Bisogna smettere di considerare i nostri boschi come una legnaia, e
proteggerli, come tra l'altro previsto all'atto di nascita e nello
statuto dell'Ente Parco, nato sotto la spinta popolare della
cittadinanza che si mobilitò a lungo ormai 40 anni fa.
Tutto questo avviene invece con i permessi rilasciati dai vari enti ed
amministrazioni: Comuni, Regione ed Ente Parco.
Una "menzione speciale" la merita anche la Soprintendenza che, quasi
sempre, neanche si degna di esporre il proprio importante parere che
viene richiesto per il "nulla osta": lasciando scadere i termini
temporali in cui può farlo, esso viene recepito come "assenso" al
taglio.
Così intere aree di importanza archeologica vengono attraversate dai
mezzi d'opera, con tutti i danni del caso.

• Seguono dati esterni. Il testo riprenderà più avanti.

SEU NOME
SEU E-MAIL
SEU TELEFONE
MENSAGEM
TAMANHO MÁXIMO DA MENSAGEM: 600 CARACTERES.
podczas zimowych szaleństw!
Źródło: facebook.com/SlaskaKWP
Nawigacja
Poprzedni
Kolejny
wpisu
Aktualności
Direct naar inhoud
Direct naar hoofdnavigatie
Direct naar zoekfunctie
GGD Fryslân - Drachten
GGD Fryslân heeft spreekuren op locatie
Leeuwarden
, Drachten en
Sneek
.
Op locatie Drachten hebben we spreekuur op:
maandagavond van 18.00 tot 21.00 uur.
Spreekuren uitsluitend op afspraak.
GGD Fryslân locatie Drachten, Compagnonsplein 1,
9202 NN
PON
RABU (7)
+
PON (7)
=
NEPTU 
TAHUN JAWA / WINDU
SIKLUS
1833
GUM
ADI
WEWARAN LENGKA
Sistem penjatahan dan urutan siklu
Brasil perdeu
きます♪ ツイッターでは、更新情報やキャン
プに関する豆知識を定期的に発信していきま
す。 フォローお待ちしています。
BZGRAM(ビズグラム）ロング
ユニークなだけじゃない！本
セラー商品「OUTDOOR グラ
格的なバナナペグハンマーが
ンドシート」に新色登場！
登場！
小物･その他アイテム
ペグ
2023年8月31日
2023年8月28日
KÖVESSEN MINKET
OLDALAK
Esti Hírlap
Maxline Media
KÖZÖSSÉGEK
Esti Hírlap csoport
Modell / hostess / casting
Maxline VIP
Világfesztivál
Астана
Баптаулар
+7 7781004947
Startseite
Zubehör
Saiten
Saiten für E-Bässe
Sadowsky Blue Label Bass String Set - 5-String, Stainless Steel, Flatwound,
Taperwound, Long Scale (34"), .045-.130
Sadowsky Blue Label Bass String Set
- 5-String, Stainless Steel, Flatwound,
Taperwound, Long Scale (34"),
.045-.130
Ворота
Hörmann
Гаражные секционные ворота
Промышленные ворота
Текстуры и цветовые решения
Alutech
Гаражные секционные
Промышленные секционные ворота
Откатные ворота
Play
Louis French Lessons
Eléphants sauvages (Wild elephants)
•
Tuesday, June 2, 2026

Vogliamo anche ricordare alcune ricerche che descrivono l'importanza dei
boschi di castagno sotto forma di recupero dell'anidride carbonica
dall'aria che la società industriale rende inquinata provocando danni
alla salute degli esseri umani: un solo ettaro di questo bosco recupera
circa 9 tonnellate di CO2 l'anno, oltre a rilasciare ossigeno e
consentire la vita di specie animali e vegetali.
Se ne verranno disboscati altri 60 ettari nel solo Comune di Rocca di
Papa, così come previsto di recente, ogni anno avremo quasi 600
tonnellate di anidride carbonica in più, meno ossigeno prodotto, un
maggior soleggiamento, un aumento della temperatura su tutti terreni
esposti al sole, una loro desertificazione, un maggior rischio
idrogeologico e tante altre conseguenze assolutamente negative di cui
tutti, istituzioni in primis, sono a conoscenza.
Moltiplichiamo il tutto per altri 16 comuni che dispongono di terreni
nel Parco e il quadro che ne viene fuori è a dir poco preoccupante.
Vale quindi davvero la pena "vendersi il castagno" ?
Crediamo proprio di no.
Andremo insieme a documentare la situazione, QUINDI è IMPORTANTE
PORTARE MACCHINE FOTOGRAFICHE E/O TELEFONI CELLULARI.
Consigliamo di portare abbigliamento comodo, acqua, pranzo al sacco,
cartelli contro la crisi climatica, E TANTA VOGLIA DI LOTTARE PER
TUTELARE IL NOSTRO TERRITORIO.
FUORI I PROFITTI DAI NOSTRI BOSCHI!!!